*Your assignment*.
Below are the entries; give again exactly the lines from the one mentioning "connu pour être devenu DSI groupe de" through the one mentioning "Почему мне периодически при", inclusive.

(Stored items)
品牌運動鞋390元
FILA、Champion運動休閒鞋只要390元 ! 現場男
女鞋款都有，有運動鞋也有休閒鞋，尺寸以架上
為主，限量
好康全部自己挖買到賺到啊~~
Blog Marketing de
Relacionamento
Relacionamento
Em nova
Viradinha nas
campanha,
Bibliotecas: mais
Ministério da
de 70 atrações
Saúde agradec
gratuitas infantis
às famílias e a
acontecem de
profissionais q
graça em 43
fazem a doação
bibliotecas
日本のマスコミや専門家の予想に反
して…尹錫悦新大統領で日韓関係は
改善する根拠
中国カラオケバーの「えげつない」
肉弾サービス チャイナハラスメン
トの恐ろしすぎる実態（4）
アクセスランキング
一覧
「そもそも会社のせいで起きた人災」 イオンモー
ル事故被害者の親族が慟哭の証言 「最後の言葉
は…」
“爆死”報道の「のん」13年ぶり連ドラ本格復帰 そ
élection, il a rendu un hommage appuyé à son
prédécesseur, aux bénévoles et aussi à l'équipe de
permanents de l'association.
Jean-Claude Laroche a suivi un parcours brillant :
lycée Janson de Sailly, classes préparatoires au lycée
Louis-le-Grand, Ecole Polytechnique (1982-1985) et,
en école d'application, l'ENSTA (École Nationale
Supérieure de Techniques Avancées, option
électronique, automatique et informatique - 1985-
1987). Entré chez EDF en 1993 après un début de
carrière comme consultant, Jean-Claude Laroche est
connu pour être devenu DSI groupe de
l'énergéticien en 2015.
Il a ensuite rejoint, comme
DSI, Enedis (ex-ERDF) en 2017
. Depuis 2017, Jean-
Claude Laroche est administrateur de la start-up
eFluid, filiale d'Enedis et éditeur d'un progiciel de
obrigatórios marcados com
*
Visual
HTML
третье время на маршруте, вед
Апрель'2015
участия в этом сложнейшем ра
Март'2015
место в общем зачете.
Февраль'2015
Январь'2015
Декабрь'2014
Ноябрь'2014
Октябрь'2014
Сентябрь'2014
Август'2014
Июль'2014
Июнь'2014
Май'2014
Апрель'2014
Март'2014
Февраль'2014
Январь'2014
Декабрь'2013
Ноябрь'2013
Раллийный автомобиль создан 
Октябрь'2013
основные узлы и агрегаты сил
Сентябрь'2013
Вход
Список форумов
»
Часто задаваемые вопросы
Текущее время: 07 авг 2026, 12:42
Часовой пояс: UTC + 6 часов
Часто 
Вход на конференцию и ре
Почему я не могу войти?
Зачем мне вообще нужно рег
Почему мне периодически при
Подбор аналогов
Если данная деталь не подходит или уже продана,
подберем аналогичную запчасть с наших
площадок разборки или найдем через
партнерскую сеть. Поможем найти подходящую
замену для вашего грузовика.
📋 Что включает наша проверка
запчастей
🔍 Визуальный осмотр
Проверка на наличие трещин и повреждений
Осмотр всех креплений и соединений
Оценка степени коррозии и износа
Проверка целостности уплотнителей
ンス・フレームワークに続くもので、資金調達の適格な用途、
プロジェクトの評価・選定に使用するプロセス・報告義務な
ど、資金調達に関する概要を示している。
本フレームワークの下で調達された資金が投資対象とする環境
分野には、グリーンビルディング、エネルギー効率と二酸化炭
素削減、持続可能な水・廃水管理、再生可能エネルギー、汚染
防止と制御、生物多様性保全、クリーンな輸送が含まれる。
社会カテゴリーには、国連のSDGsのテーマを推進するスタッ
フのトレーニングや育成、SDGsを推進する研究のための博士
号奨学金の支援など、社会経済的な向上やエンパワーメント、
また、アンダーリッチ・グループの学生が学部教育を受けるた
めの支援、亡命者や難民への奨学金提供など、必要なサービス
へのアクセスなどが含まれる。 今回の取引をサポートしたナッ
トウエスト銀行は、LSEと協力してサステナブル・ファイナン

*Response to the task*.
connu pour être devenu DSI groupe de
l'énergéticien en 2015.
Il a ensuite rejoint, comme
DSI, Enedis (ex-ERDF) en 2017
. Depuis 2017, Jean-
Claude Laroche est administrateur de la start-up
eFluid, filiale d'Enedis et éditeur d'un progiciel de
obrigatórios marcados com
*
Visual
HTML
третье время на маршруте, вед
Апрель'2015
участия в этом сложнейшем ра
Март'2015
место в общем зачете.
Февраль'2015
Январь'2015
Декабрь'2014
Ноябрь'2014
Октябрь'2014
Сентябрь'2014
Август'2014
Июль'2014
Июнь'2014
Май'2014
Апрель'2014
Март'2014
Февраль'2014
Январь'2014
Декабрь'2013
Ноябрь'2013
Раллийный автомобиль создан 
Октябрь'2013
основные узлы и агрегаты сил
Сентябрь'2013
Вход
Список форумов
»
Часто задаваемые вопросы
Текущее время: 07 авг 2026, 12:42
Часовой пояс: UTC + 6 часов
Часто 
Вход на конференцию и ре
Почему я не могу войти?
Зачем мне вообще нужно рег
Почему мне периодически при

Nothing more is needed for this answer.